[[ Stored data open ]]
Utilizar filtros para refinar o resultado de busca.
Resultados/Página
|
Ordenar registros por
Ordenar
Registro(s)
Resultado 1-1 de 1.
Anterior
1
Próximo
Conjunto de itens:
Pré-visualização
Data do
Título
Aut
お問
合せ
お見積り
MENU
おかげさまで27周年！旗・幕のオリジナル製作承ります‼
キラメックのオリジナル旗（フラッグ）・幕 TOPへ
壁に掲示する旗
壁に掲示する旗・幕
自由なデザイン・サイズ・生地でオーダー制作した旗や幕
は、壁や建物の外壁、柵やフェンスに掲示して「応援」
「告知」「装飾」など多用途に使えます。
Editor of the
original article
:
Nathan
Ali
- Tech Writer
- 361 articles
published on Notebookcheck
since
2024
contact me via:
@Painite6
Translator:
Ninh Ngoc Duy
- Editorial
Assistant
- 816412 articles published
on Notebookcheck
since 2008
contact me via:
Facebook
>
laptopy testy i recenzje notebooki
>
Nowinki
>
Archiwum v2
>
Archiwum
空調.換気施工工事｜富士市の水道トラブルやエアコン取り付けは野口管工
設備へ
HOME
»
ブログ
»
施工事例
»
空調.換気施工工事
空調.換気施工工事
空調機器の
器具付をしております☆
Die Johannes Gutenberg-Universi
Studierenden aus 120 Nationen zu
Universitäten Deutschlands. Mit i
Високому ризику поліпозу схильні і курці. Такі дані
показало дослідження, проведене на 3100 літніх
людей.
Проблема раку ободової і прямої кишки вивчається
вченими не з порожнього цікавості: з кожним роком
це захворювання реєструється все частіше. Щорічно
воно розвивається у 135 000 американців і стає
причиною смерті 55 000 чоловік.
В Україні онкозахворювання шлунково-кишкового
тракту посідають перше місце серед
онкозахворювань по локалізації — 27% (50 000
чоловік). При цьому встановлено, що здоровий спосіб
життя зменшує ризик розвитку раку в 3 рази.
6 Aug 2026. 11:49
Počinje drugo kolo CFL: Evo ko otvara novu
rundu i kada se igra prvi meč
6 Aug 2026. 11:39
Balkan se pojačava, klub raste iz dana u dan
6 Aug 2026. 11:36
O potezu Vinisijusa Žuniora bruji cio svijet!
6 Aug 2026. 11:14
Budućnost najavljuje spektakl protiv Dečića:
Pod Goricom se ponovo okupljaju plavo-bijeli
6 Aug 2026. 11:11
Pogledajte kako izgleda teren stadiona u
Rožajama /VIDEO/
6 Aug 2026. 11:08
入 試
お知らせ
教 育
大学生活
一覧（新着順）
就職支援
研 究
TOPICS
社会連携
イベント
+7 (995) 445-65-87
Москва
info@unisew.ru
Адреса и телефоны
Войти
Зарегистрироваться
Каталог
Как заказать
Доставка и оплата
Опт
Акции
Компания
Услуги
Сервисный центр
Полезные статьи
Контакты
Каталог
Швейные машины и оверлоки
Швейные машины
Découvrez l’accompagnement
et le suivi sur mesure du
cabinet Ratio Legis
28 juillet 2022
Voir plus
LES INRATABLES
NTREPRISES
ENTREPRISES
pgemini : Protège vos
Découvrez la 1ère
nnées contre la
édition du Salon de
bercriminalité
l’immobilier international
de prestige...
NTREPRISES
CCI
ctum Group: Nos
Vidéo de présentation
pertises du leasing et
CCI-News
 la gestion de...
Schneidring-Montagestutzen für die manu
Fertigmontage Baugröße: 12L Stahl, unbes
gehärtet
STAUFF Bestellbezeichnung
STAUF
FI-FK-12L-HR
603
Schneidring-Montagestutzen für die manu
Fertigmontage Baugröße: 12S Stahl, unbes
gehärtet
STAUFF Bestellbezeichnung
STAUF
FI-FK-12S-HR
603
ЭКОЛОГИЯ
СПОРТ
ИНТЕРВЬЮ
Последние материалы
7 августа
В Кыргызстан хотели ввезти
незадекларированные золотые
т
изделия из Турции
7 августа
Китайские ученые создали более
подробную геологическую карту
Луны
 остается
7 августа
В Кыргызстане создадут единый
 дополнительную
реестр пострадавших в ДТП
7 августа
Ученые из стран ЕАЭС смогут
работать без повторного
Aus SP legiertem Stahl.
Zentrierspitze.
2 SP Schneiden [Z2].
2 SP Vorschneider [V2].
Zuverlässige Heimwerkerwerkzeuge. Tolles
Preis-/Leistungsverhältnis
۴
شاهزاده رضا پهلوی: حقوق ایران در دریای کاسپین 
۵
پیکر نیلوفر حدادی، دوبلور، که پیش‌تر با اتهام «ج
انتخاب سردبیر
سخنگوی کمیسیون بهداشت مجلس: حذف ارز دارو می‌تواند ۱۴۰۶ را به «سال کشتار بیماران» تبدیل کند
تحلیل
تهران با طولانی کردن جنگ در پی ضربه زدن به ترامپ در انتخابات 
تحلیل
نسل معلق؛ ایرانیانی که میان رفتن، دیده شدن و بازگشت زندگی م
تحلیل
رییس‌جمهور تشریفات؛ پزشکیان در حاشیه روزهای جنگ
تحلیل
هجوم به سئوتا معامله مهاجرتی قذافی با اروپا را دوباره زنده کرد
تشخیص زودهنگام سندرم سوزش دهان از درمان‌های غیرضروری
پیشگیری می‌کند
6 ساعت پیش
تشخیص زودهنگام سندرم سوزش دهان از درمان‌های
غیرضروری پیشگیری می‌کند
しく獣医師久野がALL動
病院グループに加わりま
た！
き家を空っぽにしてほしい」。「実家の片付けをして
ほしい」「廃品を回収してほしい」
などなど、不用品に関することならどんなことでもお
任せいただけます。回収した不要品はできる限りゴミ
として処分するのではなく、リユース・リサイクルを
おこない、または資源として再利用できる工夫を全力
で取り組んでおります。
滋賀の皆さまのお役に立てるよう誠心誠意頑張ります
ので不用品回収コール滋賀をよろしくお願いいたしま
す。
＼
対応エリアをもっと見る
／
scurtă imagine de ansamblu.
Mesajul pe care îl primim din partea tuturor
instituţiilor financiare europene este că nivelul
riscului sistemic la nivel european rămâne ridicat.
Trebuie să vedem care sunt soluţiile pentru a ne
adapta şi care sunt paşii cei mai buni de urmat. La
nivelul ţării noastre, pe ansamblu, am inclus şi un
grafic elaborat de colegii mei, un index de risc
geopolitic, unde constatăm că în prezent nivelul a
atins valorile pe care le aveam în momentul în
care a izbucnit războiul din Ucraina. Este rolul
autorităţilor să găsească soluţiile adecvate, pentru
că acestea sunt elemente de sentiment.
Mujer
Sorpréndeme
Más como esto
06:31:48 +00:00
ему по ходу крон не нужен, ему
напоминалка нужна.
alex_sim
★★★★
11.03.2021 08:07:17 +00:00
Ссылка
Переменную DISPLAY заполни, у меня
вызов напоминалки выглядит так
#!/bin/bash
[[ Stored data closed ]]
## Instructions for the task
Reproduce every line of the listing above in which the string "sunt" appears.

## Written answer
Trebuie să vedem care sunt soluţiile pentru a ne
adapta şi care sunt paşii cei mai buni de urmat. La
că acestea sunt elemente de sentiment.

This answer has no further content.